Cornus

Cornus
Cornus fioritura aprile

Preferisce il sole pieno e di conseguenza ama i climi e le stagioni caldi ma si adatta molto bene anche alle situazioni di penombra senza eccessivi problemi. Le temperature ottimali per il Cornus vanno da 8° a 30° gradi. Essendo una pianta molto resistente non soffre particolarmente il freddo invernale. Resiste bene alla siccità se non si protrae troppo lungo. Fiorisce in primavera. Dpo la fioritura si sviluppa un bel fogliame verde per poi spogliarsi con l’inverno.
Le piante messe a dimora hanno bisogno di sporadiche annaffiature. Concimala in autunno e alla fine dell’inverno con concime organico alla base della pianta.

I nemici del cornus sono le cocciniglie, i ragnetti rossi in primavera e il mal bianco (una patina bianca che si crea sulle foglie a causa di questa malattia fungina) .

Yucca

Yucca

Ama la luce del sole, anche diretta.
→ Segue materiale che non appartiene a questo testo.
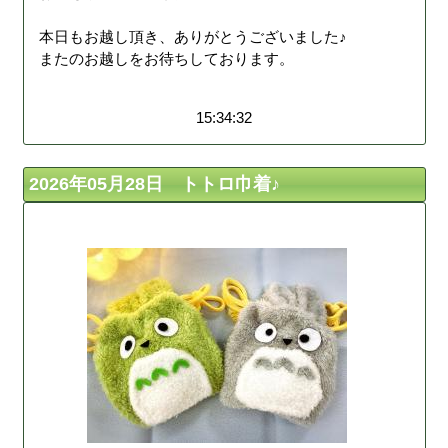
本日もお越し頂き、ありがとうございました♪
またのお越しをお待ちしております。
15:34:32
2026年05月28日 トトロ巾着♪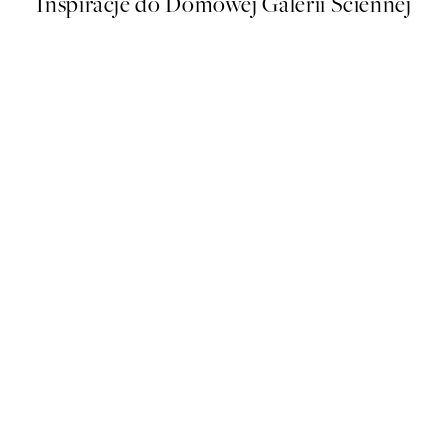
Inspiracje do Domowej Galerii Ściennej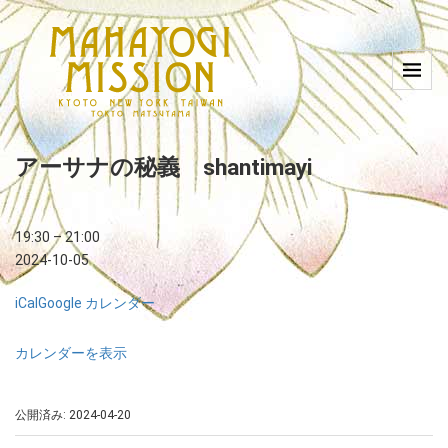
アーサナの秘義 shantimayi
19:30
–
21:00
2024-10-05
iCal
Google カレンダー
カレンダーを表示
公開済み: 2024-04-20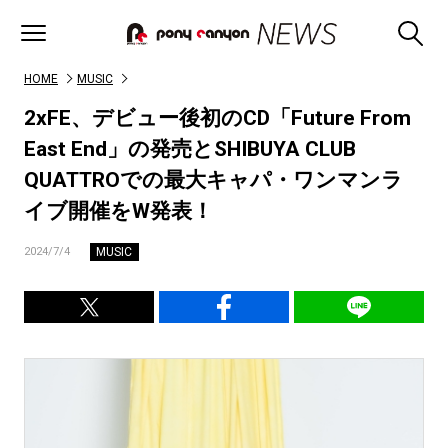
HOME
MUSIC
2xFE、デビュー後初のCD「Future From
East End」の発売とSHIBUYA CLUB
QUATTROでの最大キャパ・ワンマンラ
イブ開催をW発表！
MUSIC
2024/7/4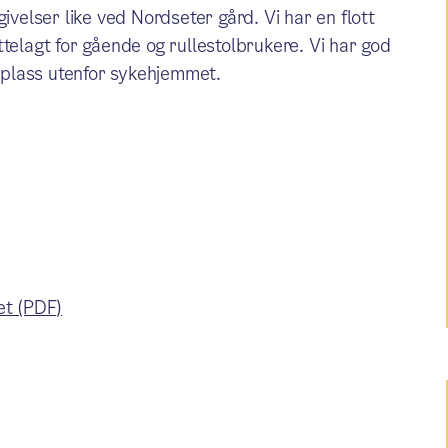
ivelser like ved Nordseter gård. Vi har en flott
telagt for gående og rullestolbrukere. Vi har god
gsplass utenfor sykehjemmet.
t (PDF)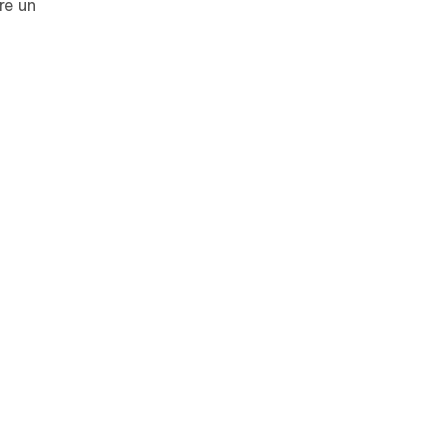
re un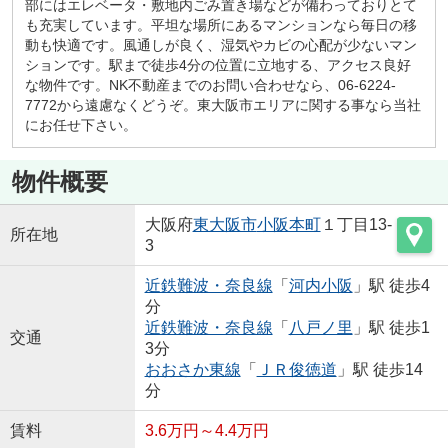
部にはエレベータ・敷地内ごみ置き場などが備わっておりとて
も充実しています。平坦な場所にあるマンションなら毎日の移
動も快適です。風通しが良く、湿気やカビの心配が少ないマン
ションです。駅まで徒歩4分の位置に立地する、アクセス良好
な物件です。NK不動産までのお問い合わせなら、06-6224-
7772から遠慮なくどうぞ。東大阪市エリアに関する事なら当社
にお任せ下さい。
物件概要
大阪府
東大阪市
小阪本町
１丁目13-
所在地
3
近鉄難波・奈良線
「
河内小阪
」駅 徒歩4
分
近鉄難波・奈良線
「
八戸ノ里
」駅 徒歩1
交通
3分
おおさか東線
「
ＪＲ俊徳道
」駅 徒歩14
分
賃料
3.6万円～4.4万円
In inverno se la tieni in appartamento mettila vicino a una finestra alla luce diretta del sole.

Sono frequenti in appartamento ma sopportano senza problemi il sole e il gelo quindi puoi metterle in giardino. Qui in piena estate preferiscono un luogo semiobreggiato, e ben areato.
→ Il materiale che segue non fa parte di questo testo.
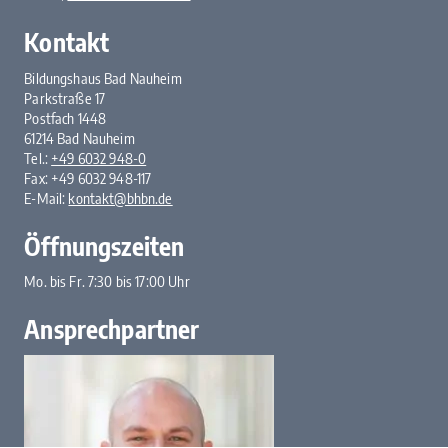
Kontakt
Bildungshaus Bad Nauheim
Parkstraße 17
Postfach 1448
61214 Bad Nauheim
Tel.:
+49 6032 948-0
Fax: +49 6032 948-117
E-Mail:
kontakt@bhbn.de
Öffnungszeiten
Mo. bis Fr. 7:30 bis 17:00 Uhr
Ansprechpartner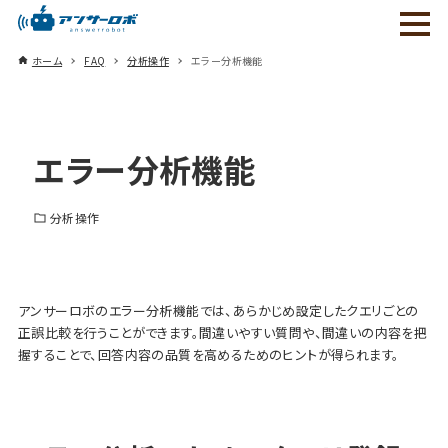
ホーム
FAQ
分析操作
エラー分析機能
エラー分析機能
分析操作
アンサーロボのエラー分析機能では、あらかじめ設定したクエリごとの
正誤比較を行うことができます。間違いやすい質問や、間違いの内容を把
握することで、回答内容の品質を高めるためのヒントが得られます。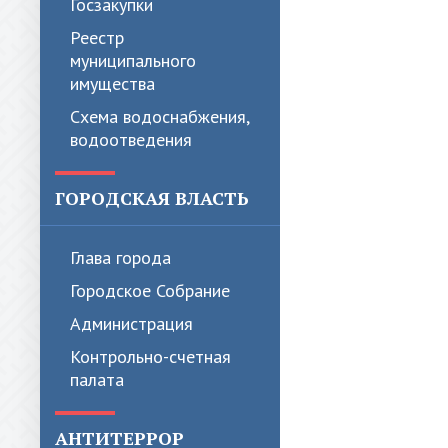
Госзакупки
Реестр
муниципального
имущества
Схема водоснабжения,
водоотведения
ГОРОДСКАЯ ВЛАСТЬ
Глава города
Городское Собрание
Администрация
Контрольно-счетная
палата
АНТИТЕРРОР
Annaffia abbondantemente durante la stagione vegetativa, da marzo ad ottobre, ma aspetta sempre che il terreno asciughi bene tra un’annaffiatura e l’altra. Concima ogni 15-20 giorni (concime per piante miscelato con acqua). Quando in inverno le temperature scendono annaffia sporadicamente.

Cactus

I cactus, come le succulente, richiedono molta luce, ma non il pieno sole (soffrono oltre i 35 °C ). Durante l’estate colloca le piante grasse a mezz’ombra, la temperatura ottimale è fra 25 e 32 °C.

Resiste bene all’ esterno fino ai primi freddi invernali, quando vanno poi spostate o ricoperte con il panno antifreddo. Innaffiare sempre meno man mano che il freddo aumenta: se la terra è umida il gelo richia di fare molti danni mentre all’asciutto la pianta tollera fino a -2 °C. Se coltivi i cactus in casa è importante che stiano in un ambiente in cui c’è una temperatura non sopra i 15°.

Durante l’inverno e in particolare da ottobre fino a marzo, queste piante vanno in riposo vegetativo lasciali quindi “riposare”. Interrompi le innaffiature, mantieni terriccio a secco fino ai primi segnali di ripresa vegetativa. Verso la primavera riprendi ad annaffiare ma basta una volta a settimana.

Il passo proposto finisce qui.